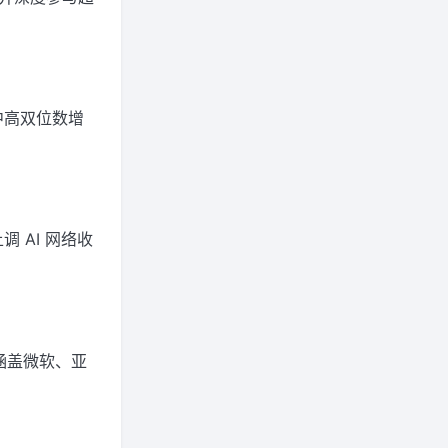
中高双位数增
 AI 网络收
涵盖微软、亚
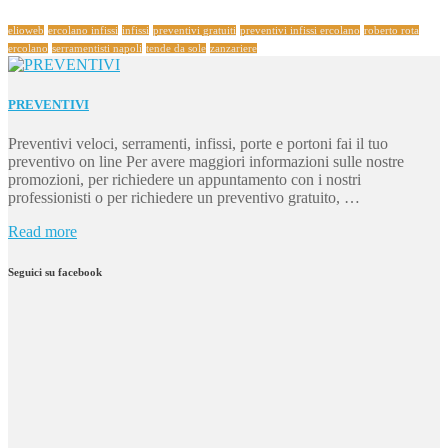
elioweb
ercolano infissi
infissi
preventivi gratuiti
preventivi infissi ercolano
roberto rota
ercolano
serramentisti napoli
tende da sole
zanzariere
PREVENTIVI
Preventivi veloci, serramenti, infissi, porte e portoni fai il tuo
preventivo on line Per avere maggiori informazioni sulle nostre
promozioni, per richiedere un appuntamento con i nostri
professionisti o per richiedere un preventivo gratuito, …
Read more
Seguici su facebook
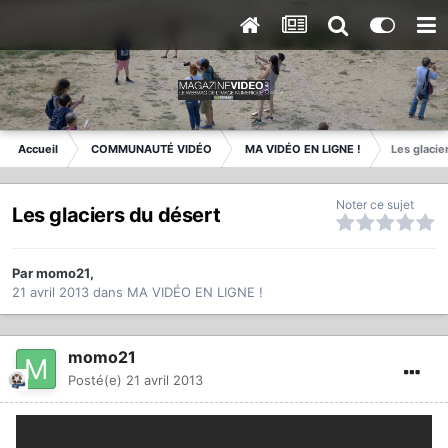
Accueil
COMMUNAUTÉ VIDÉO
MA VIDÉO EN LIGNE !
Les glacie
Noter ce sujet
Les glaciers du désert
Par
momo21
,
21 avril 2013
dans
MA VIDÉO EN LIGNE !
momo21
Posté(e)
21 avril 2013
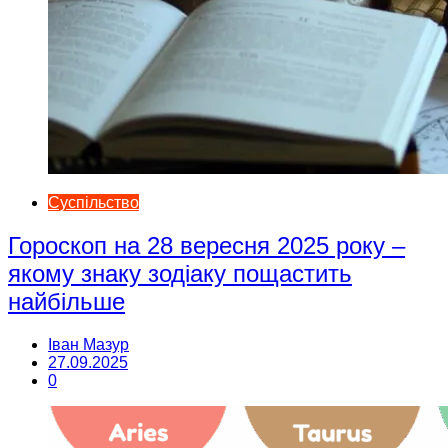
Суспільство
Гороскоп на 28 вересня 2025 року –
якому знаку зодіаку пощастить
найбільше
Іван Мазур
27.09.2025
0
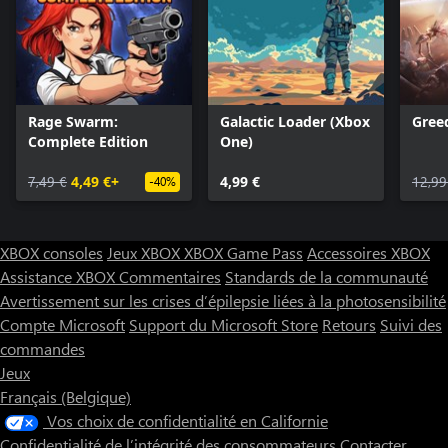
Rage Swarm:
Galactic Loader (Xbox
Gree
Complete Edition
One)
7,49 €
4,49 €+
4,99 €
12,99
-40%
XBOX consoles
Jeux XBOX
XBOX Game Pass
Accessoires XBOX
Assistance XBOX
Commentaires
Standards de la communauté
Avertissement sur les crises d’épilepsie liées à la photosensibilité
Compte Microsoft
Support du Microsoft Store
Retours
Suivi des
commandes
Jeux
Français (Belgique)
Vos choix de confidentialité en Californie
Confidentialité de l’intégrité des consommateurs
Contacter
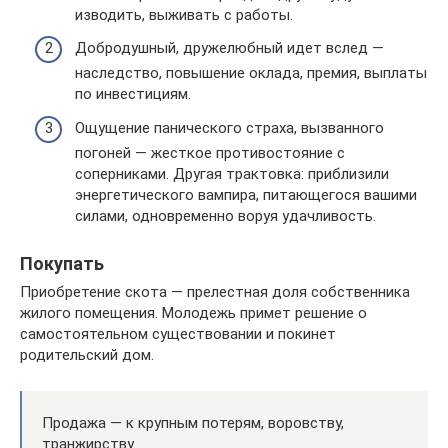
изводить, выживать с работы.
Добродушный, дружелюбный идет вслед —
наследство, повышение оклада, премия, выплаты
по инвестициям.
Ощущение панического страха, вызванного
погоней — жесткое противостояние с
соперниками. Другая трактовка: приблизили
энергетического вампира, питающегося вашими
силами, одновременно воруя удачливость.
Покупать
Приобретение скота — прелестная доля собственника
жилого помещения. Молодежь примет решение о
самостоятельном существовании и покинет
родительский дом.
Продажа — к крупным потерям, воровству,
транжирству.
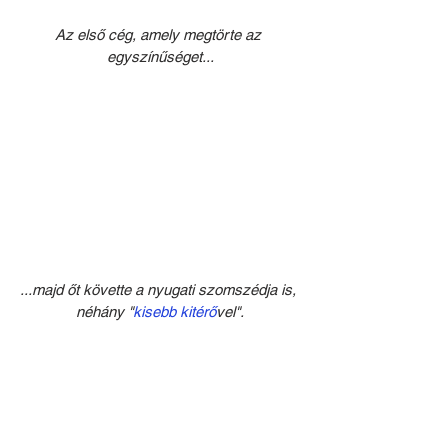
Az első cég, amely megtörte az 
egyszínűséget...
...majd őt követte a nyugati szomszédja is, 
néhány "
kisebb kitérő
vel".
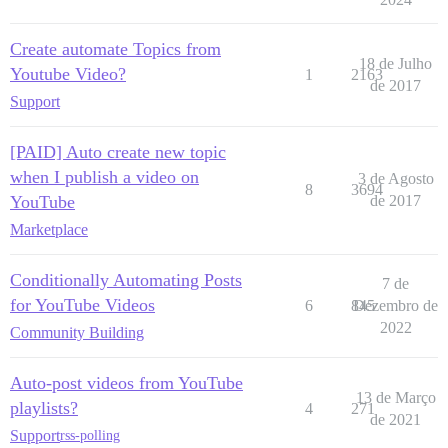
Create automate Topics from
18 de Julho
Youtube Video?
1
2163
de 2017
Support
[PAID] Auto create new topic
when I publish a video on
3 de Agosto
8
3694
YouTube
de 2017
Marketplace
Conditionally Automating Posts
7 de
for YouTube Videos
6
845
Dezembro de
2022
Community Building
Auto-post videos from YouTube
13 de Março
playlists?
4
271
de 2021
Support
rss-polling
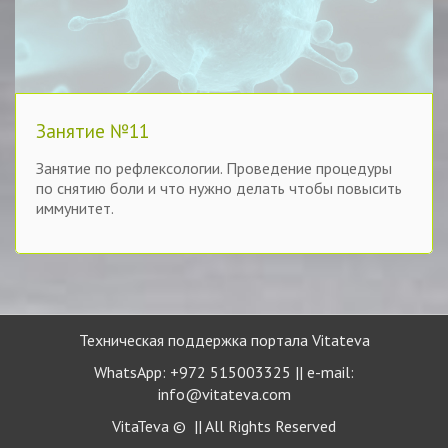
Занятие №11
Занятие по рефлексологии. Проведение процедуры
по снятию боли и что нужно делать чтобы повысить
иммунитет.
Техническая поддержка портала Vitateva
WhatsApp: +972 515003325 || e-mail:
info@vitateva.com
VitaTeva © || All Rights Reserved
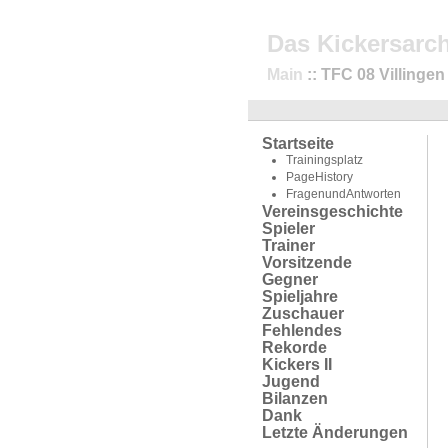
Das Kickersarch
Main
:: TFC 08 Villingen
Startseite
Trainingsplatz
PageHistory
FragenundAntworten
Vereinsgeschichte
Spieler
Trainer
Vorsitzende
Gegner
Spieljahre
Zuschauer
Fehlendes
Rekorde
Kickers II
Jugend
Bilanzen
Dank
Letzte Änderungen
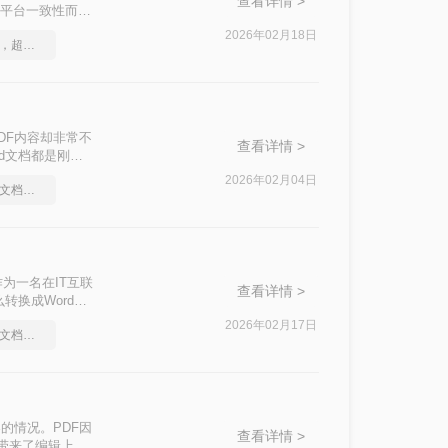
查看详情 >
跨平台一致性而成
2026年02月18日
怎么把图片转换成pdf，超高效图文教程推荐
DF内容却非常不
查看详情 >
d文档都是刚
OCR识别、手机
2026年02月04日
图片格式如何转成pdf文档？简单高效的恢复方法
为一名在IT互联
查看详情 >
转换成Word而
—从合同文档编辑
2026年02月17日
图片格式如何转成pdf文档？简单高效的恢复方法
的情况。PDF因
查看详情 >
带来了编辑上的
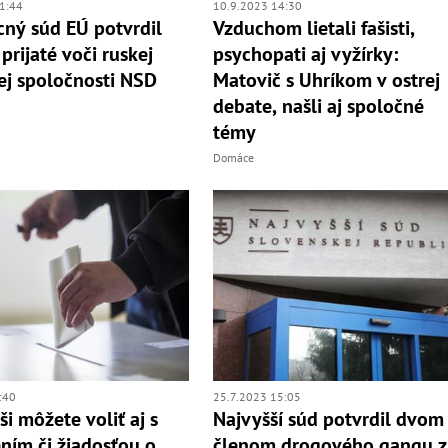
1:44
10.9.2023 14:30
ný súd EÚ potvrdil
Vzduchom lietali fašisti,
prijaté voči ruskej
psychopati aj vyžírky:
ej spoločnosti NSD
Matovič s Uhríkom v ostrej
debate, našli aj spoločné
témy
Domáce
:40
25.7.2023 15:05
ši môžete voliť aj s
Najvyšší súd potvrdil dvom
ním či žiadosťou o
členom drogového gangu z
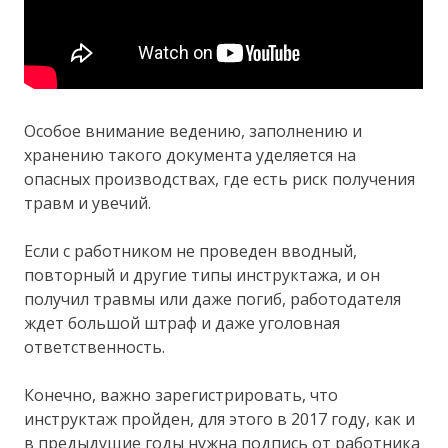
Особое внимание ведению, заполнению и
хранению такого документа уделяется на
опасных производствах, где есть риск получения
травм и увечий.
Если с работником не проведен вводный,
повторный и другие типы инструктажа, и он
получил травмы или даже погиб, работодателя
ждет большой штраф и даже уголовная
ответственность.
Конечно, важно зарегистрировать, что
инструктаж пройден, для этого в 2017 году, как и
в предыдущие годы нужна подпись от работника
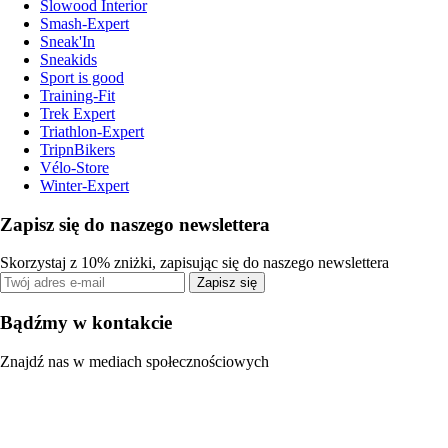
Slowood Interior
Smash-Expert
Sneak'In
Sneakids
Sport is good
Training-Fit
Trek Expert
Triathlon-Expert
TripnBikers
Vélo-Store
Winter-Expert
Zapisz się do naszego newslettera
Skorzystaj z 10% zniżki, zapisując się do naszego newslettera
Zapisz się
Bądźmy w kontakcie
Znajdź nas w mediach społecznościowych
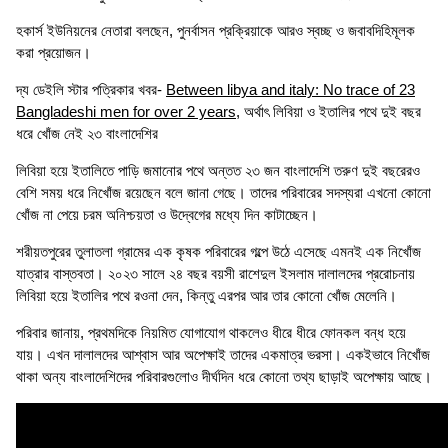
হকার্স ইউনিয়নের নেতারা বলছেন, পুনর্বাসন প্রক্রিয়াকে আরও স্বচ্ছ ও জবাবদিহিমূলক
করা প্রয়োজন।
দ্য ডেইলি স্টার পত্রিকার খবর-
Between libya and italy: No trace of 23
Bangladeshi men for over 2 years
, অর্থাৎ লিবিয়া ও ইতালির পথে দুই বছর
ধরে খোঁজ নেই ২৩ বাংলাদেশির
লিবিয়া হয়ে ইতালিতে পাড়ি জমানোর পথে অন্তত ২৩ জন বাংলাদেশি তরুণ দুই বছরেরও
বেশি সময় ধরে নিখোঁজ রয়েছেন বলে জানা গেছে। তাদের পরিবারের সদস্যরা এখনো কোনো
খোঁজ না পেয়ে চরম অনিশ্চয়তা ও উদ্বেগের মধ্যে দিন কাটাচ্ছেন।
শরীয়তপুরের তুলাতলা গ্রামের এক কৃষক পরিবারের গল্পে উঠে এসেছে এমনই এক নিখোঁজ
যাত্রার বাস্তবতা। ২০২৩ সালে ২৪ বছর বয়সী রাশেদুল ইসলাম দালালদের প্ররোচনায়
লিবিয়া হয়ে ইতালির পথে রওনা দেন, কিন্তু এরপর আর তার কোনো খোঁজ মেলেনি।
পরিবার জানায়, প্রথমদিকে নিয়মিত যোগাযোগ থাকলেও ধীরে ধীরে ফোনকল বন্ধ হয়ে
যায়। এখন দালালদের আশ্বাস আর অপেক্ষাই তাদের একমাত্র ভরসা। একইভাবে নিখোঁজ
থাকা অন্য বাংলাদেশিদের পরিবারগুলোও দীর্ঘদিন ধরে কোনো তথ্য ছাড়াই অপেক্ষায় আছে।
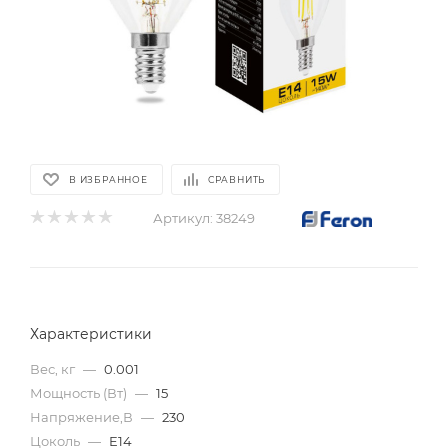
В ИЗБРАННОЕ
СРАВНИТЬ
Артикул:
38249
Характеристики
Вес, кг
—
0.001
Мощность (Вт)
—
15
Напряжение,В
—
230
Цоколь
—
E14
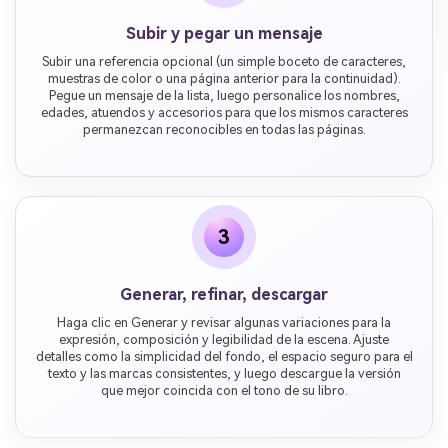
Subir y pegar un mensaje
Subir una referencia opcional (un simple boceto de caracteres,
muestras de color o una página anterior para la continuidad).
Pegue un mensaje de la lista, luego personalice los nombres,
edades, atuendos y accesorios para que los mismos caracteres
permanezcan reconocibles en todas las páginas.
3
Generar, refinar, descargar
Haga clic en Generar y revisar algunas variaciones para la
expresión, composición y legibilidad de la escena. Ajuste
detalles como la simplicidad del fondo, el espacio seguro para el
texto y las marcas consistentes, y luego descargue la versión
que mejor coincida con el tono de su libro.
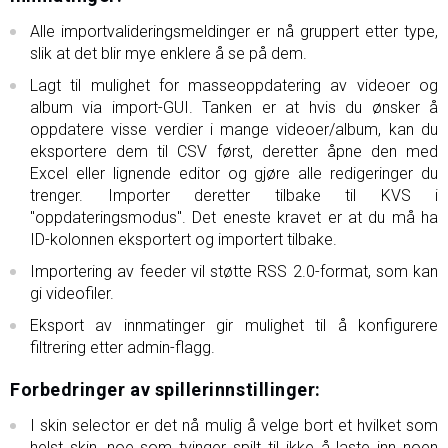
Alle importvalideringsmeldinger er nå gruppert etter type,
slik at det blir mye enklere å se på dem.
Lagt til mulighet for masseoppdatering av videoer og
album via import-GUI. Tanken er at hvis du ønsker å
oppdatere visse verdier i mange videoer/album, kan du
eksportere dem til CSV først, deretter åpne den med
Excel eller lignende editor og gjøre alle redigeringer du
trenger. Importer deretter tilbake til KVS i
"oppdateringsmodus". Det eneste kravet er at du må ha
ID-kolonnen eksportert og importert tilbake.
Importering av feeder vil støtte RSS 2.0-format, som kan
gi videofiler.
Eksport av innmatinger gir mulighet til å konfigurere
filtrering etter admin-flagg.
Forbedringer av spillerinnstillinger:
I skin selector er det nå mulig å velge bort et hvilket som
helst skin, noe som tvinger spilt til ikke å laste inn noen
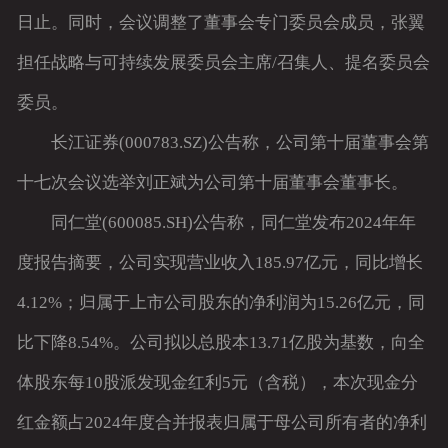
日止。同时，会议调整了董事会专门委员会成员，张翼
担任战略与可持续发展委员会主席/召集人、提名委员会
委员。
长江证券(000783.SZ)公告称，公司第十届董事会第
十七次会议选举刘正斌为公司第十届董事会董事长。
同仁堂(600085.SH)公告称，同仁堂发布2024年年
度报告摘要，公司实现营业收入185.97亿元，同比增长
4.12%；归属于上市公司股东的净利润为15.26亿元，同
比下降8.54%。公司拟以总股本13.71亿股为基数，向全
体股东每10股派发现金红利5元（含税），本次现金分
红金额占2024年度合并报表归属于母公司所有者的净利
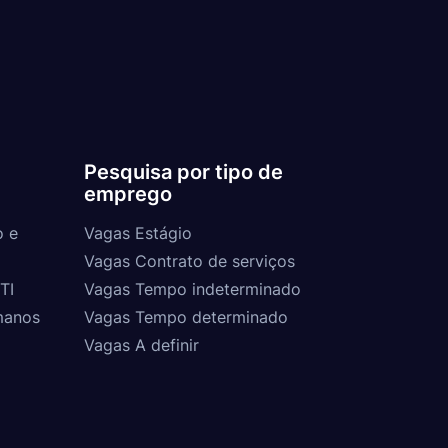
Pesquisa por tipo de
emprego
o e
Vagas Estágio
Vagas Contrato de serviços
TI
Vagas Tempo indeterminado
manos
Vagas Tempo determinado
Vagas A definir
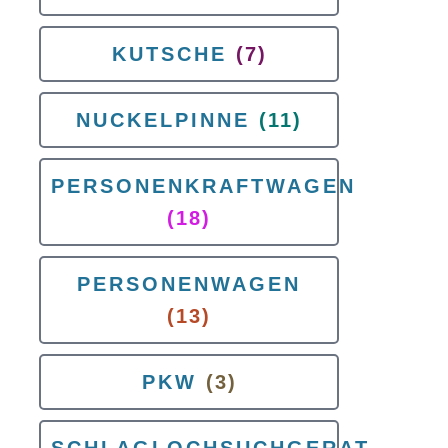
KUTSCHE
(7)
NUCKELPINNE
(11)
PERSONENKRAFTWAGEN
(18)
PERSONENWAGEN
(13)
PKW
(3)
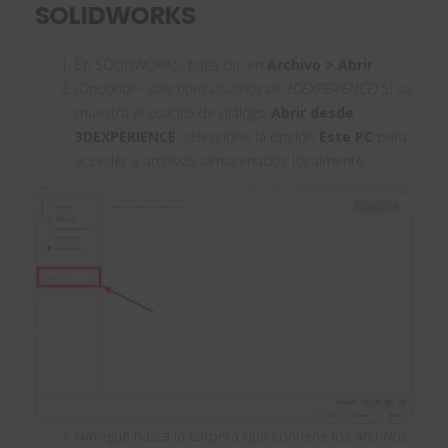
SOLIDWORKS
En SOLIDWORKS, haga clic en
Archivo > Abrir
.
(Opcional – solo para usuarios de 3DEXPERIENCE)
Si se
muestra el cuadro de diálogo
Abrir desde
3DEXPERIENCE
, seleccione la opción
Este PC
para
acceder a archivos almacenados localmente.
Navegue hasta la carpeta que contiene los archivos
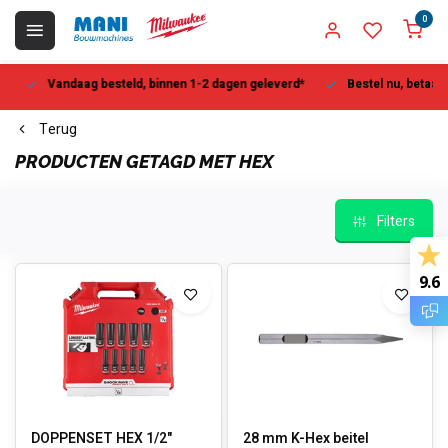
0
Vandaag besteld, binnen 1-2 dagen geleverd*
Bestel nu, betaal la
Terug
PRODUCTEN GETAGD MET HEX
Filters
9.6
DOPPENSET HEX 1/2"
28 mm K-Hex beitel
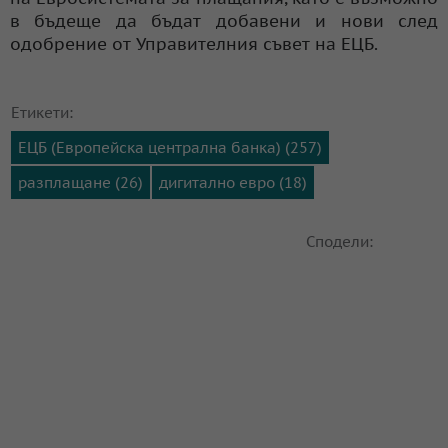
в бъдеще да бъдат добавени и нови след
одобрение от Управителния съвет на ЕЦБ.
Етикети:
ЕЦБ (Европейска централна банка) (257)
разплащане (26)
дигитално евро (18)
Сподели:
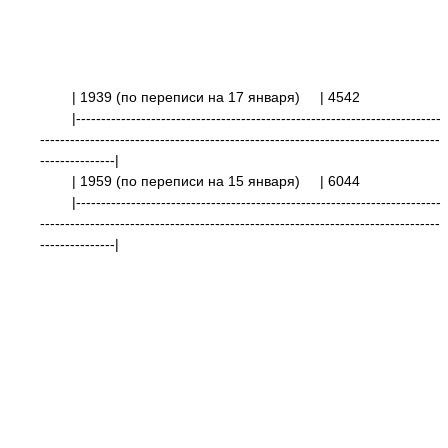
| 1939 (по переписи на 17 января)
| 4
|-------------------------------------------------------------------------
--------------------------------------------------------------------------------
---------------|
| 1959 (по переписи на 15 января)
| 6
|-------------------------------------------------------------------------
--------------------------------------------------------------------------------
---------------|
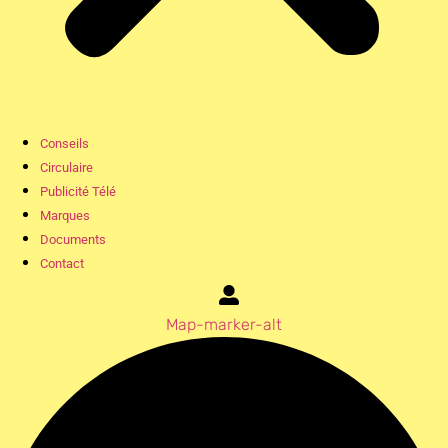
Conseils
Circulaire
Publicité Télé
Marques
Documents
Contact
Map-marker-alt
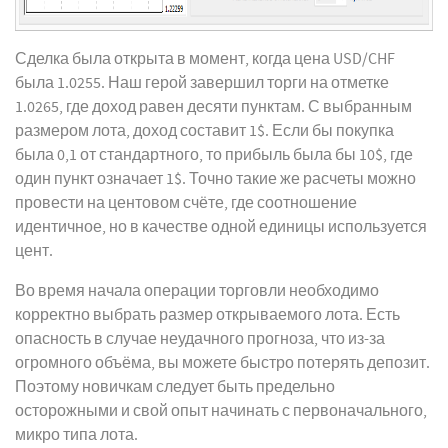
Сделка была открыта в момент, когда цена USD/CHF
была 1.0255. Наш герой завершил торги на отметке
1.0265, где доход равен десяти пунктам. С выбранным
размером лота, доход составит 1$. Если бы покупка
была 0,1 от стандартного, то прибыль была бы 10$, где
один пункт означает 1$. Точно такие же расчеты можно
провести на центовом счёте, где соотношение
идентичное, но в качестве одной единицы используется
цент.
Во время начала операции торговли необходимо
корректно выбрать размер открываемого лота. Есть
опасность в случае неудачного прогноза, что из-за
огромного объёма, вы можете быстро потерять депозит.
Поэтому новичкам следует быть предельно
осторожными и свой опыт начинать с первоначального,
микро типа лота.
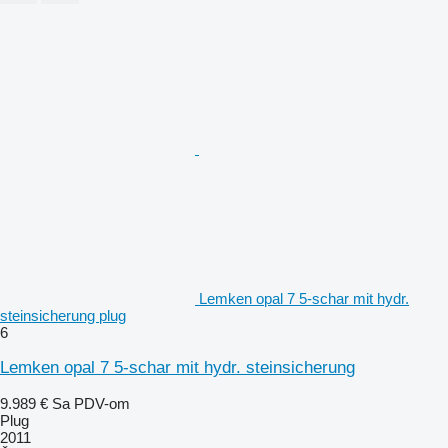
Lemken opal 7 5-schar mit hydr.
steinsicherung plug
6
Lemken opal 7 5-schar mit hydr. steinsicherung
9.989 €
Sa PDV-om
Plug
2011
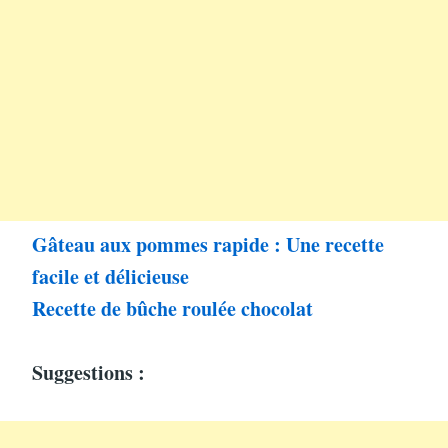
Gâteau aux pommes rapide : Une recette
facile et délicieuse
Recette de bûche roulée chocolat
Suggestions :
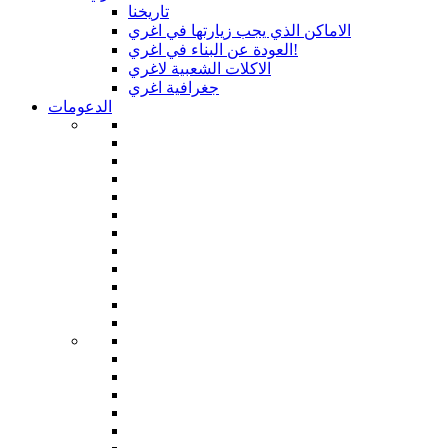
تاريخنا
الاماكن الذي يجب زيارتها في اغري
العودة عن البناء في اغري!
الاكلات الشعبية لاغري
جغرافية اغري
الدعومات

══════════

• Task item
Transcribe, word for word, the lines of the listing above from the one that contains "на 15 января)" through the one that contains "1.0265, где доход", keeping both ends and dropping the pictures.

• Output for this task
| 1959 (по переписи на 15 января)
| 6
|-------------------------------------------------------------------------
--------------------------------------------------------------------------------
---------------|
Conseils
Circulaire
Publicité Télé
Marques
Documents
Contact
Map-marker-alt
Сделка была открыта в момент, когда цена USD/CHF
была 1.0255. Наш герой завершил торги на отметке
1.0265, где доход равен десяти пунктам. С выбранным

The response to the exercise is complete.